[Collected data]
########################################

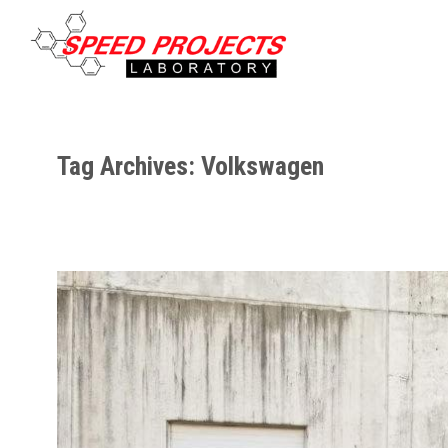
Tag Archives: Volkswagen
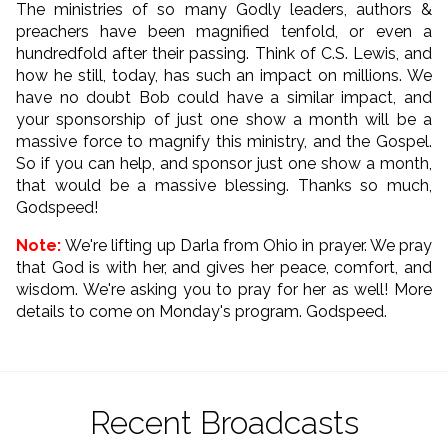
The ministries of so many Godly leaders, authors &
preachers have been magnified tenfold, or even a
hundredfold after their passing. Think of C.S. Lewis, and
how he still, today, has such an impact on millions. We
have no doubt Bob could have a similar impact, and
your sponsorship of just one show a month will be a
massive force to magnify this ministry, and the Gospel.
So if you can help, and sponsor just one show a month,
that would be a massive blessing. Thanks so much,
Godspeed!
Note:
We're lifting up Darla from Ohio in prayer. We pray
that God is with her, and gives her peace, comfort, and
wisdom. We're asking you to pray for her as well! More
details to come on Monday's program. Godspeed.
Recent Broadcasts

########################################

* _What to produce_:
Transcribe the entries word for word, without their pictures.

* _Your response_:
Tag Archives: Volkswagen
The ministries of so many Godly leaders, authors &
preachers have been magnified tenfold, or even a
hundredfold after their passing. Think of C.S. Lewis, and
how he still, today, has such an impact on millions. We
have no doubt Bob could have a similar impact, and
your sponsorship of just one show a month will be a
massive force to magnify this ministry, and the Gospel.
So if you can help, and sponsor just one show a month,
that would be a massive blessing. Thanks so much,
Godspeed!
Note:
We're lifting up Darla from Ohio in prayer. We pray
that God is with her, and gives her peace, comfort, and
wisdom. We're asking you to pray for her as well! More
details to come on Monday's program. Godspeed.
Recent Broadcasts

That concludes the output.